Arsenic trioxide (ATO, also known as Trisenox) is an FDA-approved drug to treat acute promyelocytic leukemia (APL) that is characterized by the expression of PML-RARα fusion protein [55,56]. ATO induces degradation of PML-RAR alpha, differentiation of APL cells, mitochondrial oxidative stress and apoptosis, repression of c-fos, and upregulation of p53 [55,56]. Intriguingly, ATO is shown to induce PirH2-mediated ubiquitination and degradation of both DNA contact and structural mutp53 (see Section 2.2.3) [57].

Recently, Chen et al. [58] demonstrated that ATO rescues p53 activity from structural mutp53 through promotion of p53 folding by covalently binding to multiple cysteines in p53. ATO is selected through a series of screens.
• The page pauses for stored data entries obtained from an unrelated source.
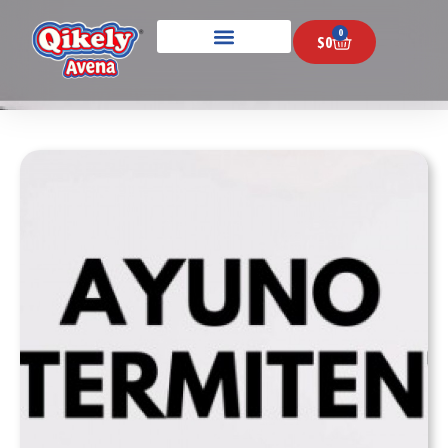
0
$
0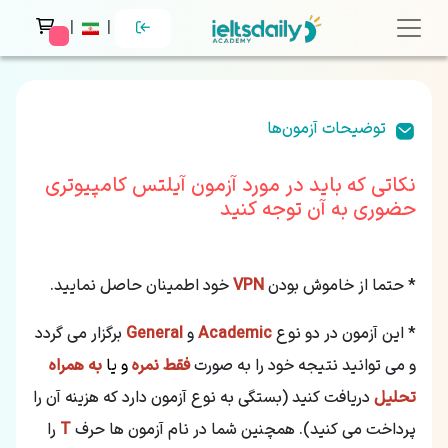
|
|
 messages
توضیحات آزمون‌ها
نکاتی که باید در مورد آزمون آیلتس کامپیوتری
حضوری به آن توجه کنید
* حتما از خاموش بودن
VPN
خود اطمینان حاصل نمایید.
* این آزمون در دو نوع
Academic
و
General
برگزار می گردد
و می توانید نتیجه خود را به صورت
فقط نمره
و یا
به همراه
تحلیل
دریافت کنید (بستگی به نوع آزمون دارد که هزینه آن را
پرداخت می کنید). همچنین شما در نام آزمون ها حرف
T
را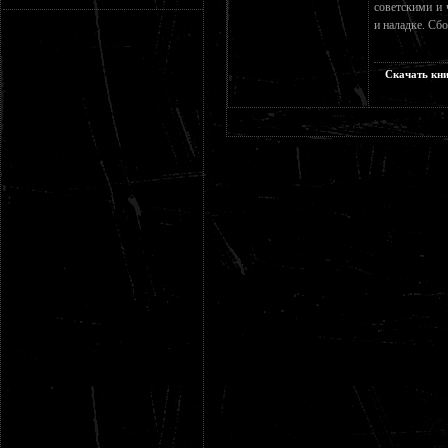
советскими и 
и наладке. Сб
Скачать кни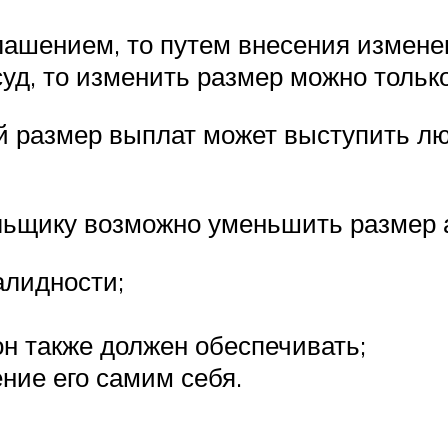
ашением, то путем внесения изменен
д, то изменить размер можно только
размер выплат может выступить люб
ельщику возможно уменьшить размер 
алидности;
он также должен обеспечивать;
ние его самим себя.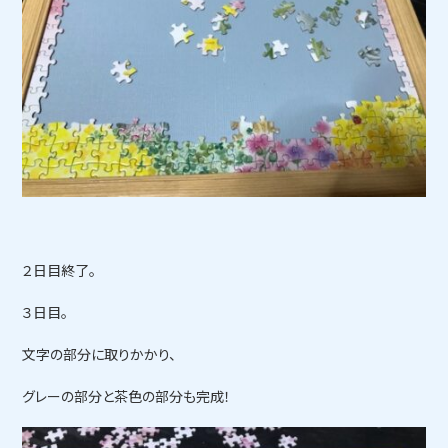
２日目終了。
３日目。
文字の部分に取りかかり、
グレーの部分と茶色の部分も完成！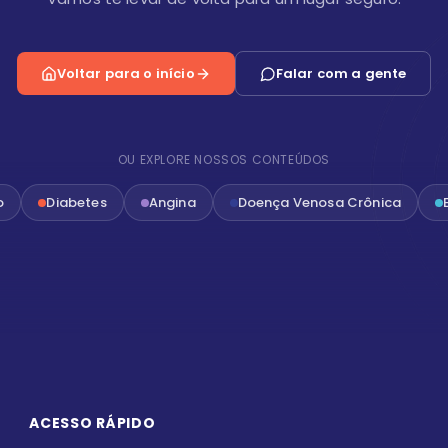
Voltar para o início
Falar com a gente
OU EXPLORE NOSSOS CONTEÚDOS
o
Diabetes
Angina
Doença Venosa Crônica
ACESSO RÁPIDO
These include (1) inhibition of the growth of NCI-60 cell lines carrying structural p53 mutations (p53R175H, p53R175L, p53G245S, p53R249S), (2) in silico studies to identify the ability to bind multiple cysteines, and (3) biochemical approaches to select compounds with refolding potential using a p53 conformation-specific antibody (PAb1620). ATO restores the p53’s ability to transactivate p53 downstream targets including CDKN1A, PUMA, and MDM2 in cells expressing p53R175H, p53R249S, p53G245S, and p53R282W, but not in cells expressing p53R248Q and p53R273H. In vivo mouse model studies show that ATO inhibits tumor growth of xenografts (p53R175H) and PDXs (p53R282W). Moreover, of the 25 most frequent p53 mutations covering 40.87% of p53 missense mutations, ATO rescues intact p53 structure from mutp53, except DNA contact mutants (S241F, R248L/Q/W, R273C/H/L) and some structural mutants (V157F, R158H, Y205C, Y220C) that are distant from the ATO-binding site [58]. Currently, several clinical trials to examine the effects of ATO on inhibiting p53-mutated cancers (MDS, AML, refractory solid tumors, recurrent and metastatic ovarian and endometrial cancer) are underway in China (NCT03855371, NCT04869475, NCT04489706, NCT04695223). However, the outcomes of these studies have not yet been reported.